DHCP stands for Dynamic Host Control Protocol and with this protocol a new host on the network can issue a request for IP information. The DHCP server will then provide the host with all of the necessary information it needs to communicate on the network, such as its IP address and netmask and the gateway and DNS servers to use. To install the DHCP server software dhcp3-server:

# apt-get install dhcp3-server

After installation the DHCP server will give an error and will not start, this is normal as we need to first configure the server settings. Here is the topology that we will be using:

Note: Please set your server and desktop VMs to “Bridged Mode”

Next we need to setup a static IP address for the DHCP server. We will need to edit the /etc/network/interfaces file.

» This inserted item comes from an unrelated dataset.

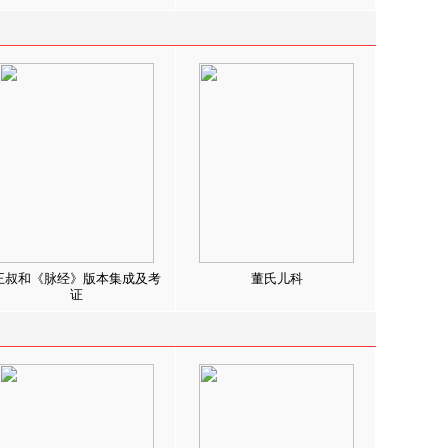
王叔和《脉经》版本集成及考
董氏儿科
证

# nano /etc/network/interfaces

This file should look as follows:  First we see the loopback network interface,

auto lo
iface lo inet loopback

then the primary network interface,

auto eth0
iface eth0 inet dhcp

Comment out the line iface eth0 inet dhcp and replace with the following lines:

iface eth0 inet static
address 192.168.1.200
netmask 255.255.255.0
gateway 192.168.1.1

Next, edit the DHCP configuration file /etc/dhcp3/dhcpd.conf. First make a backup copy:

# cp /etc/dhcp3/dhcpd.conf  dhcpd.backup
# nano /etc/dhcp3/dhcpd.conf

Next we will need to write a subnet declaration, a listing of the IP addresses the DHCP server will hand out to client systems. The file comes with sample subnet declarations; the easiest way to write your own is to remove the comment marks (the # marks) from the lines and enter in your own values. Here, for instance, is what a subnet declaration would look like for a network segment addressed 192.168.1.0, with a subnet mask of 255.255.255.0, with the DHCP server configured to use an address range from 192.168.1.1 to 192.168.1.100:

subnet 192.168.1.0 netmask 255.255.255.0 {
range 192.168.1.10 192.168.1.100;
option routers 192.168.1.1;
option domain-name-servers 192.168.1.2, 192.168.1.3;
default-lease-time 6000;
max-lease-time 72000;
}

You can use static DHCP assignments along with a dynamic DHCP subnet declaration if you want. If a server matches a static assignment, it will get that address; otherwise it will default with an address in the dynamic range. Each host that gets a static assignment needs its own host declaration. For instance, here is a host declaration for a host with a MAC address of 00:1f:f3:50:de:14 that will be assigned 10.1.1.10:

host myserver {
hardware ethernet 00:0c:c0:ff:ee:00;
option host-name "myserver";
fixed-address 192.168.1.20;
}

Next you will need to edit one more file, the /etc/default/dhcp3-server file, to configure which network interfaces the DHCP server will listen on for client requests:

# nano /etc/default/dhcp3-server

Once editing the file, look for the line marked INTERFACES. You’ll need to edit that to allow the DHCP server to listen for requests on your system’s Ethernet card, which is usually eth0:

INTERFACES=”eth0″

Save the file, exit your text editor, and reboot your Ubuntu 10.10 Maverick Meerkat system. Once the system restarts, you can launch the DHCP server with this command:

# /etc/init.d/dhcp3-server start
or
# service dhcp3-server start
# service dhcp3-server restart
# service dhcp3-server stop

FTP Server

File Transfer Protocol (FTP) is a TCP protocol for uploading and downloading files between computers. FTP works on a client/server model. The server component is called an FTP daemon. It continuously listens for FTP requests from remote clients. When a request is received, it manages the login and sets up the connection. For the duration of the session it executes any of commands sent by the FTP client.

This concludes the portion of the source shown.